- REQUIREMENT: Scan the records for the string "Recent" and copy every line that holds it.

** Opening EXTRACTED MATERIAL block **

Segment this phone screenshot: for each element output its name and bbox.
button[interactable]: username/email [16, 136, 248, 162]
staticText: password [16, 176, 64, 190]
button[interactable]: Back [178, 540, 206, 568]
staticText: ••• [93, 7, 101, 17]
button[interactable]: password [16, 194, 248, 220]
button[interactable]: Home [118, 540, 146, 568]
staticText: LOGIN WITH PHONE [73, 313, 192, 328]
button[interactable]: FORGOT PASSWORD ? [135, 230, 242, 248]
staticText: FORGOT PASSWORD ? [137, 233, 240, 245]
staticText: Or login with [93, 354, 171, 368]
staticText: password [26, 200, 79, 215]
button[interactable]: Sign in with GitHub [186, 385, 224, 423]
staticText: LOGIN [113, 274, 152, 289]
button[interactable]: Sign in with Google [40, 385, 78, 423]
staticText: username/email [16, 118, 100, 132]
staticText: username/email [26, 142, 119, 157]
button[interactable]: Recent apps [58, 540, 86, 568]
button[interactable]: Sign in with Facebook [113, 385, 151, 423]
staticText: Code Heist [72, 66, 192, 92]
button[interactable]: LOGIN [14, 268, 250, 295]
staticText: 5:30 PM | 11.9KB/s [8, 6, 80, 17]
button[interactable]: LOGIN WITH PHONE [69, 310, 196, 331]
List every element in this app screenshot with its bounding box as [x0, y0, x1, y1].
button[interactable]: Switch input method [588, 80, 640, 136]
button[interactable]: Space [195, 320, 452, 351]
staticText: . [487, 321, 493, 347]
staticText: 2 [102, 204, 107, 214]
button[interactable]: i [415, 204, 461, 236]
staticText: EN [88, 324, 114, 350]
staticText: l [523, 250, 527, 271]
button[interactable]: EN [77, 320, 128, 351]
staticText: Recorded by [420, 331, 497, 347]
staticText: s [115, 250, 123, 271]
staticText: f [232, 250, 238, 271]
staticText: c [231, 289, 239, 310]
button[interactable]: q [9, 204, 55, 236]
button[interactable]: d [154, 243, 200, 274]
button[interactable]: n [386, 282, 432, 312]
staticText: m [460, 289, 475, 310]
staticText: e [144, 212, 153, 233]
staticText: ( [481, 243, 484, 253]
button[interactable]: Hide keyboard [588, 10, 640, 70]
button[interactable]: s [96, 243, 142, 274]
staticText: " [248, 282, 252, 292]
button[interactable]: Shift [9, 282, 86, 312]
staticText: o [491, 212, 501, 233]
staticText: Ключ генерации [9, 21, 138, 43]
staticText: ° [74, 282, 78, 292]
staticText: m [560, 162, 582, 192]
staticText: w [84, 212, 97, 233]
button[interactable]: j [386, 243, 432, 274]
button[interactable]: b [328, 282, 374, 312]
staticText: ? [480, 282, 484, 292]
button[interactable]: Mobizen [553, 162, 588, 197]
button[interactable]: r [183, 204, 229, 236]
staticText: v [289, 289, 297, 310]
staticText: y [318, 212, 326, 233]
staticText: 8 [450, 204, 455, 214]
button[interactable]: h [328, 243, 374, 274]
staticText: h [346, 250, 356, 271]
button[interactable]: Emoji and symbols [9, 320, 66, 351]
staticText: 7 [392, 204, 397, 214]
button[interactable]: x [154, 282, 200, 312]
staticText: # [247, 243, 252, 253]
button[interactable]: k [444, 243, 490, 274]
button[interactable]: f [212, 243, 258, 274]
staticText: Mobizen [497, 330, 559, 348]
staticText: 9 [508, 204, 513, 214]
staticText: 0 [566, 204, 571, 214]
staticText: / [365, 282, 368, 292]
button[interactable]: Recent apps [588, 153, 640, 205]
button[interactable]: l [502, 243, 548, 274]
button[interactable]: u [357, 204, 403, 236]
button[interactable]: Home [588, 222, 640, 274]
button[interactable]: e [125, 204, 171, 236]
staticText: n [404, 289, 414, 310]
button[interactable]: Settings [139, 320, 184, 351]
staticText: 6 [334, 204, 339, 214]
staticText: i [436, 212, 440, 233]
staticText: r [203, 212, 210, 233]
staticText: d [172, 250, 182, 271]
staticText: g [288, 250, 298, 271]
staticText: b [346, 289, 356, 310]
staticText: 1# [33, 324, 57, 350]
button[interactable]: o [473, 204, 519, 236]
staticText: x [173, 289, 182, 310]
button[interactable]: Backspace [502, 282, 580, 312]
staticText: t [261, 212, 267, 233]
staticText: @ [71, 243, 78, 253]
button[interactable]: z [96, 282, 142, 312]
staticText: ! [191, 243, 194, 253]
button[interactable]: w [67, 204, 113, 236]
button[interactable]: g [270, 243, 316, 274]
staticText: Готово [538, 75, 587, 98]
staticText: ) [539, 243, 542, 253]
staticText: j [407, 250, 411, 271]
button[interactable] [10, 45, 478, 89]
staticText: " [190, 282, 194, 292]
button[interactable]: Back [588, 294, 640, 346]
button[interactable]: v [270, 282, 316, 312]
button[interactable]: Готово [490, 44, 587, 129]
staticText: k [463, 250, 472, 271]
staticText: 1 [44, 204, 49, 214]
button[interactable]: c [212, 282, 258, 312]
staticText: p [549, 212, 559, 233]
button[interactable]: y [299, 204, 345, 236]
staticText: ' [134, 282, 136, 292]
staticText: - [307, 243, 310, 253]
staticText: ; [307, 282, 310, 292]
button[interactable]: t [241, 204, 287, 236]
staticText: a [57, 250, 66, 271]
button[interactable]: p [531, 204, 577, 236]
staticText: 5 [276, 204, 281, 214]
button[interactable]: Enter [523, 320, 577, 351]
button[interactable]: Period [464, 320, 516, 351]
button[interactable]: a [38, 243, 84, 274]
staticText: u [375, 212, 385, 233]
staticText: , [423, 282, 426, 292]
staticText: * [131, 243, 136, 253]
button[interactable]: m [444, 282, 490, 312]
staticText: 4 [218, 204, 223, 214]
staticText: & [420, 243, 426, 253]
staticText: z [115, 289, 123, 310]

** Closing EXTRACTED MATERIAL block **

- YOUR RESPONSE:
button[interactable]: Recent apps [58, 540, 86, 568]
button[interactable]: Recent apps [588, 153, 640, 205]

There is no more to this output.